Christlich-Jüdische Zusammenarbeit

Kann man, soll man über ein „Ehrenamt“ schreiben, das man demnächst abgeben will? Diskussion mit Judith Blau, Redakteurin unserer Zeitschrift „Die Diakonieschwester“ am Telefon, Beratung mit der befreundeten Diakonieschwester. Ja, man kann und soll – als Bilanz von 25 Jahren freiwilligem Einsatz. Wer hat mich für den Bericht über mein „Amt“ eigentlich vorgeschlagen? Jemand aus der Diakonischen Gemeinschaft, die meint, das Thema sei wichtig. Ja, das ist es auch und hat mich 25 Jahre lang – vor allem dann im Ruhestand – sehr ausgefüllt.

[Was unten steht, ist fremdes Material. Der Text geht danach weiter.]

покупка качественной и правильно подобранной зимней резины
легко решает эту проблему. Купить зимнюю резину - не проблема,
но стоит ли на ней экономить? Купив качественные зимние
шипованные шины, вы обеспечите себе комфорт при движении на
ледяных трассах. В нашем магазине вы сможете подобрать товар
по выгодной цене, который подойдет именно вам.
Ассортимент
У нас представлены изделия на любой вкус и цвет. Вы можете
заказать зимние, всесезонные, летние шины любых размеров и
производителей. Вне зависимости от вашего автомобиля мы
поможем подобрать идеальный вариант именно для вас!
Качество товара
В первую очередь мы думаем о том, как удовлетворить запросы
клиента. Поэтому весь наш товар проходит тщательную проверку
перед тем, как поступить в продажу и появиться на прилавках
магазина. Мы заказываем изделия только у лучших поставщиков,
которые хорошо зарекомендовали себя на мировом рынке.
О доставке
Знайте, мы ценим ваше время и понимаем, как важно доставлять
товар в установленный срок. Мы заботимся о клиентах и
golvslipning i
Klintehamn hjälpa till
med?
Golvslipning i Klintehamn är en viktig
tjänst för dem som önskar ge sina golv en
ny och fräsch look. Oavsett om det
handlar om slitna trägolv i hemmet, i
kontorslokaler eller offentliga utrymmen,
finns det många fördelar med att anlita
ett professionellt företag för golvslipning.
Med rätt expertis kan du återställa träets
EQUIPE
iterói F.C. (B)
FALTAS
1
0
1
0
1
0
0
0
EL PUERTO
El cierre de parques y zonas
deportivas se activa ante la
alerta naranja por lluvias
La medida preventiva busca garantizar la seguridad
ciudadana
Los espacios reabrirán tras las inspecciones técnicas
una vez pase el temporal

Zu wessen Ehre macht man das? Man ehrt die Menschen, denen man alle Ehre abgesprochen hat in der dunkelsten Zeit in Deutschland, der Zeit von 1933 bis 1945. Man ehrt die Menschen, die durch Glück, Fügung, eigene Kraft überlebt haben und uns Nachgeborenen die Hand reichten. Man ehrt diejenigen, die nun neues „Jüdisches Leben 1700 Jahre“ fortsetzen in den über 130 jüdischen Gemeinden in Deutschland und in 80 Gesellschaften für Christlich-Jüdische Zusammenarbeit in der gesamten Republik.

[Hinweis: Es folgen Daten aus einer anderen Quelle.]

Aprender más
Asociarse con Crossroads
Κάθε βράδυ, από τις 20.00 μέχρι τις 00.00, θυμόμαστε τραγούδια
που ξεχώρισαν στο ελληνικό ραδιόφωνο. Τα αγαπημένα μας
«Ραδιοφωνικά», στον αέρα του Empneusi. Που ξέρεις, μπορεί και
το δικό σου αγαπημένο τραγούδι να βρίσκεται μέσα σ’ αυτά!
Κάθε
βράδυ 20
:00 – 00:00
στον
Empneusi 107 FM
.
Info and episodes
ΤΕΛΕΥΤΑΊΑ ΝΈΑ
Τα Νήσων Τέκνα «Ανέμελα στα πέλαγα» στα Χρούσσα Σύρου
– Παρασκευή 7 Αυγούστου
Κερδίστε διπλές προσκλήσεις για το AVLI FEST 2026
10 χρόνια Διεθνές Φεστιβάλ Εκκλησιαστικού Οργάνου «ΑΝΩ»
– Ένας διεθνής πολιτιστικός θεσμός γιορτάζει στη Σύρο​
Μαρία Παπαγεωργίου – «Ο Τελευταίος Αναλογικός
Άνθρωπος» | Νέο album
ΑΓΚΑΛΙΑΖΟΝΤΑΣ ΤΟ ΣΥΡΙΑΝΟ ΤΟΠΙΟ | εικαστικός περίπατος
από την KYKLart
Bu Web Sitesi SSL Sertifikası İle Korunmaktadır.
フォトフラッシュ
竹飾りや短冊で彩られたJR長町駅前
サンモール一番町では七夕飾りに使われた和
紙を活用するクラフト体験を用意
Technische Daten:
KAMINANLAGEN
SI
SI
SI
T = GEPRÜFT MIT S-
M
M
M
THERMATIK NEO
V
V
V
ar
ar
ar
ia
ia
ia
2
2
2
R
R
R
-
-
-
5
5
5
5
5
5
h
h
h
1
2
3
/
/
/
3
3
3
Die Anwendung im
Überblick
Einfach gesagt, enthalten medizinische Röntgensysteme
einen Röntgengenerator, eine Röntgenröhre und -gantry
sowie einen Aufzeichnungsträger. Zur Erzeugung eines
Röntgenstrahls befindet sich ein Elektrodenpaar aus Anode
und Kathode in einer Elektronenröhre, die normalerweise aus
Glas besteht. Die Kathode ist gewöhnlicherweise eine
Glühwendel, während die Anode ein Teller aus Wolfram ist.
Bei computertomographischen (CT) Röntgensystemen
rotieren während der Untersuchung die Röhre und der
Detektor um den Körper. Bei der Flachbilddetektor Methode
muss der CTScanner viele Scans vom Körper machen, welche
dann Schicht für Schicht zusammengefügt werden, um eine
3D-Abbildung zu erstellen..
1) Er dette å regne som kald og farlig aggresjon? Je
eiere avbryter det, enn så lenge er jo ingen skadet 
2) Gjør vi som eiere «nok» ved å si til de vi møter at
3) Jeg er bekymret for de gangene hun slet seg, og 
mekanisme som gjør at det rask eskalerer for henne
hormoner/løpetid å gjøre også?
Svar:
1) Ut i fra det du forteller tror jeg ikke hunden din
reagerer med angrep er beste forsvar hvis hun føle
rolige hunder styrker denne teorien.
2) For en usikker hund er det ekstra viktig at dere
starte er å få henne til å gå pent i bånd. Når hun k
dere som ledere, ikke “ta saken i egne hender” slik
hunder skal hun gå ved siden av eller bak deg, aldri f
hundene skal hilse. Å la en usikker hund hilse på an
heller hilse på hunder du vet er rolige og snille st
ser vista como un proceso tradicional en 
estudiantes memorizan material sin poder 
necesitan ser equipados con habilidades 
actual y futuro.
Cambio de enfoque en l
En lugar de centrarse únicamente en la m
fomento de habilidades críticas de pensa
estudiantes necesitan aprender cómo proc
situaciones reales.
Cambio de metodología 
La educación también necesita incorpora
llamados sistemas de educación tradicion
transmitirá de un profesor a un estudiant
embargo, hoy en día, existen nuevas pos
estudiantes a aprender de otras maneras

Bei uns in Oldenburg besteht die Gesellschaft seit 60 Jahren. Im August 2022 haben wir Jubiläum gefeiert gemeinsam mit der Jüdischen Gemeinde und einem von ihr geschenkten Konzert nachmittags in der Lamberti-Kirche am Israel-Sonntag, dem 10. Sonntag nach Trinitatis. Dieser Sonntag hat eine lange Tradition in unserer Evangelischen Kirche, die leider auch thematisch mit der sogenannten „Judenmission“ auch noch in der Nachkriegszeit lange verknüpft war. Schmerzhaft müssen wir zugeben, dass auch unsere Kirche versagt hat, besonders – aber nicht nur – in den Jahren der Naziherrschaft. Im Vormittags-Gottesdienst in der Lamberti-Kirche mitten in der Stadt, konnte ich über 60 Jahre Oldenburger Christlich-Jüdische Zusammenarbeit berichten. Die Gesellschaft leistet Pionier-Arbeit. Im Mittelpunkt des Gottesdienstes stand die Predigt über Matthäus 5, 17- 20 mit dem Jesus zugeschriebenen Wort „Meint nicht, dass ich gekommen bin die Tora und die Propheten außer Geltung zu setzen. Ich bin gekommen, um sie aufzurichten.“ Die Tora im Tora-Schrank ist bis heute der Mittelpunkt der Synagoge – und die Lesung aus ihr ist der Höhepunkt des Jüdischen Gottesdienstes. Wir haben sie in unsere Tradition aufgenommen als die „Bücher Moses“.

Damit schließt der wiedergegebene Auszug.